In the midst of a push to further criminalize homeless people, the Supreme Court took a stand with the homeless community on Monday morning, December 16, 2019, by refusing to hear an appeal regarding the groundbreaking Martin V. Boise ruling.
For homeless advocates and seekers of social justice in general, the Martin V. Boise case is as symbolic as it is revolutionary, but not for the reasons some politicians would like you to believe.
If you are just familiarizing yourself with the initial 9th Circuit decision to oppose the enforcement of certain anti-camping legislation, read on to find out the true stakes of these legal proceedings.

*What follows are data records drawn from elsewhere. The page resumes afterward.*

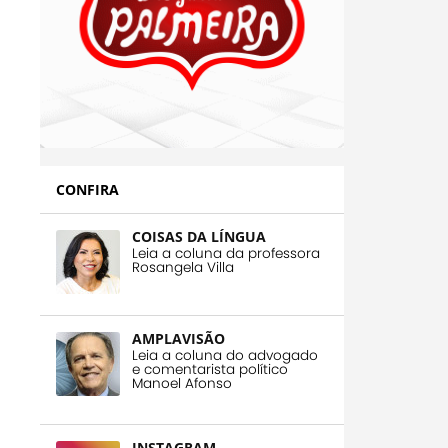
CONFIRA
COISAS DA LÍNGUA
Leia a coluna da professora
Rosangela Villa
AMPLAVISÃO
Leia a coluna do advogado
e comentarista político
Manoel Afonso
INSTAGRAM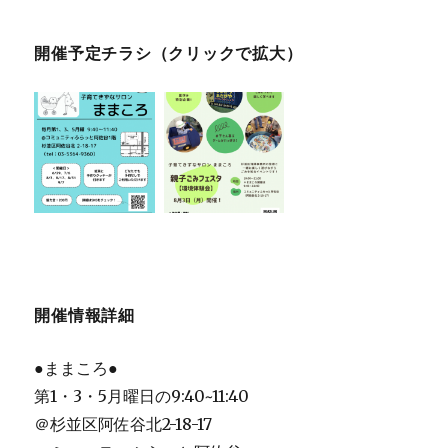
開催予定チラシ（クリックで拡大）
開催情報詳細
●ままころ●
第1・3・5月曜日の9:40~11:40
＠杉並区阿佐谷北2-18-17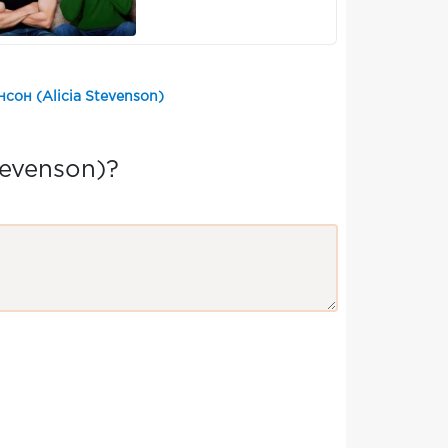
нсон (Alicia Stevenson)
tevenson)?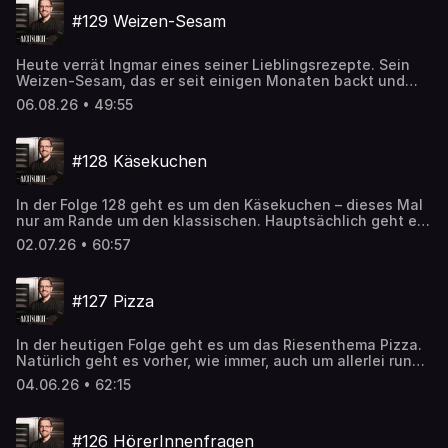
#129 Weizen-Sesam
Heute verrät Ingmar eines seiner Lieblingsrezepte. Sein
Weizen-Sesam, das er seit einigen Monaten backt und
das er für das unterschätzteste Brot seiner Bäckerei hält.
06.08.26 • 49:55
Warum es für ihn so besonders ist und auf was bei der
Herstellung zu achten ist, darüber spricht er in der Folge
129. Für die Details müsst Ihr die Folge anhören 😉
#128 Käsekuchen
In der Folge 128 geht es um den Käsekuchen – dieses Mal
nur am Rande um den klassischen. Hauptsächlich geht es
um Varianten – zum Beispiel San Sebastian cheesecake,
02.07.26 • 60:57
Käsekuchen ohne Rand, Rhabarberkuchen mit Käsemasse.
Dazwischen gibt’s natürlich wieder alles Neue rund um die
Backstub‘ und das Dorfbackhaus.
#127 Pizza
In der heutigen Folge geht es um das Riesenthema Pizza.
Natürlich geht es vorher, wie immer, auch um allerlei rund
um die Bäckerei und das Backen am Holzofen. Dieses Mal
04.06.26 • 62:15
schweifen Ingmar und Tobi sogar soweit ab, dass sie
zwischendurch bei den Pinguinen am Nordpol landen – ja
ihr habt richtig gelesen. Und: Wahrscheinlich ist das die
#126 HörerInnenfragen
Folge mit den meisten learnings ever. Viel Spaß!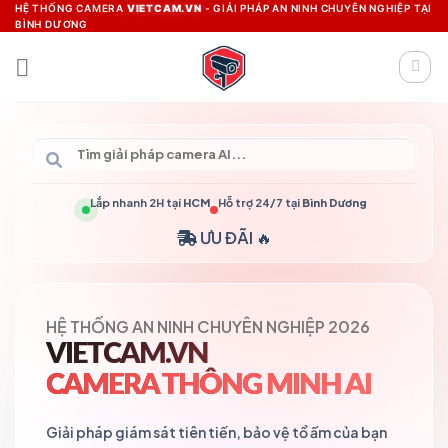
Skip
HỆ THỐNG CAMERA
VIETCAM.VN
- GIẢI PHÁP AN NINH CHUYÊN NGHIỆP TẠI
BÌNH DƯƠNG
to
content
Lắp nhanh 2H tại
HCM
Hỗ trợ 24/7 tại
Bình Dương
ƯU ĐÃI 🔥
HỆ THỐNG AN NINH CHUYÊN NGHIỆP 2026
VIETCAM.VN
CAMERA THÔNG MINH AI
Giải pháp giám sát tiên tiến, bảo vệ tổ ấm của bạn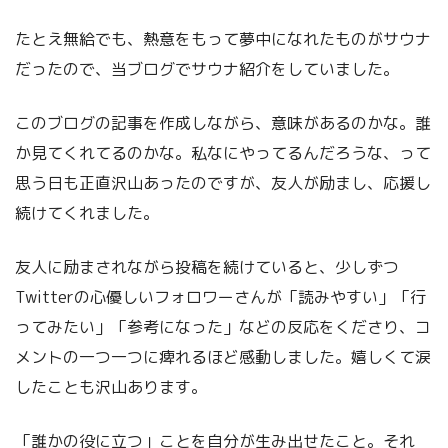
たとえ無給でも、熱意をもって夢中になれたものがサウナ
だったので、当ブログでサウナ紹介をしていました。
このブログの記事を作成しながら、意味があるのかな。誰
か見てくれてるのかな。私なにやってるんだろうな、って
思う日も正直沢山あったのですが、友人が励まし、応援し
続けてくれました。
友人に励まされながら投稿を続けていると、少しずつ
Twitterの心優しいフォロワーさんが「読みやすい」「行
ってみたい」「参考になった」などの反応をくださり、コ
メントの一つ一つに痺れるほど感動しました。嬉しくて涙
したことも沢山あります。
「誰かの役に立つ」ことを自分が生み出せたこと。それ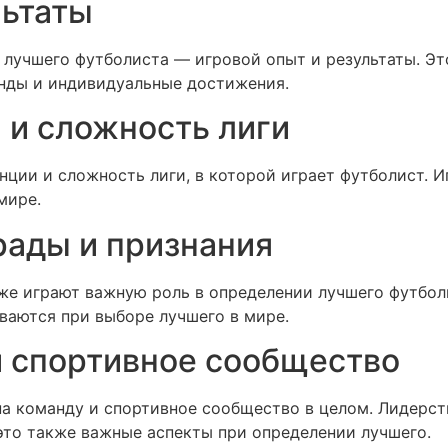
льтаты
лучшего футболиста — игровой опыт и результаты. Это
анды и индивидуальные достижения.
 и сложность лиги
ции и сложность лиги, в которой играет футболист. И
мире.
ады и признания
е играют важную роль в определении лучшего футболис
тываются при выборе лучшего в мире.
и спортивное сообщество
на команду и спортивное сообщество в целом. Лидерс
это также важные аспекты при определении лучшего.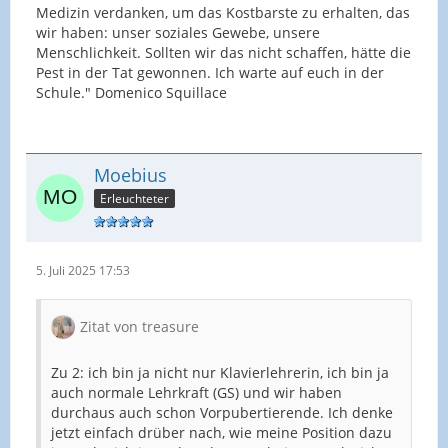
Medizin verdanken, um das Kostbarste zu erhalten, das
wir haben: unser soziales Gewebe, unsere
Menschlichkeit. Sollten wir das nicht schaffen, hätte die
Pest in der Tat gewonnen. Ich warte auf euch in der
Schule." Domenico Squillace
Moebius
Erleuchteter
5. Juli 2025 17:53
Zitat von treasure
Zu 2: ich bin ja nicht nur Klavierlehrerin, ich bin ja
auch normale Lehrkraft (GS) und wir haben
durchaus auch schon Vorpubertierende. Ich denke
jetzt einfach drüber nach, wie meine Position dazu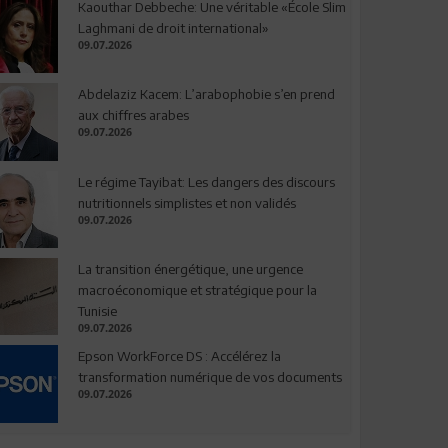
Kaouthar Debbeche: Une véritable «École Slim
Laghmani de droit international»
09.07.2026
Abdelaziz Kacem: L’arabophobie s’en prend
aux chiffres arabes
09.07.2026
Le régime Tayibat: Les dangers des discours
nutritionnels simplistes et non validés
09.07.2026
La transition énergétique, une urgence
macroéconomique et stratégique pour la
Tunisie
09.07.2026
Epson WorkForce DS : Accélérez la
transformation numérique de vos documents
09.07.2026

What is the Martin V. Boise Ruling?
In a sweeping and somewhat unexpected gesture, the 9th Circuit Court of Appeals ruled that regions falling under the jurisdiction of the 9th Circuit could no longer “criminalize conduct that is an unavoidable consequence of being homeless- namely sitting, lying, or sleeping on the streets”. This final decision was reached in September of 2018. But the case dates back much further, to October 22, 2009, when it was filed under the original name of Bell v. City of Boise.
The case began like many others. Six homeless people, one of whom was named Robert Martin, were cited by Idaho City for allegedly violating local anti-camping ordinances. If found guilty, they would face harsh punitive repercussions simply for performing life-sustaining acts while homeless. The fact that the 9th Circuit Court eventually ruled in favor of the homeless people who were cited and went so far as to call the anti-camping ordinances “cruel and unusual punishment” exemplified a major shift against anti-homeless legislation.
Effectively, this meant that it was illegal for officials within the region to punish homeless people for merely existing in a public space. As groundbreaking as the ruling was, it did rely heavily on the condition that cited homeless people had no place else to go, such as emergency shelters or supportive housing. Even as such, at a time when criminalization had begun outweighing most other approaches to homelessness reduction, this ruling was widely celebrated- but also equally challenged.
Inevitable Pushback and Another Victorious Outcome
Almost immediately after the 2018 ruling, the City of Boise, with much support from other cities who wished to act in favor of criminalization over housing for the homeless population, appealed the case. This time they decided to take matters up the ladder, to the Supreme Court, under the guise that enforcing punitive responses to homelessness was the only tool they had to “prevent a humanitarian crisis on their own streets”.
As of December 16, 2019, the Supreme Court officially rejected the appealing, refusing to even so much as hear the case. This outcome is a victory, but one that certainly proves there is more work to be done before advocates for housing can celebrate. The fact that the City of Boise continues to appeal this case rather than simply seeking out more effective solutions to homelessness is both disappointing and wasteful.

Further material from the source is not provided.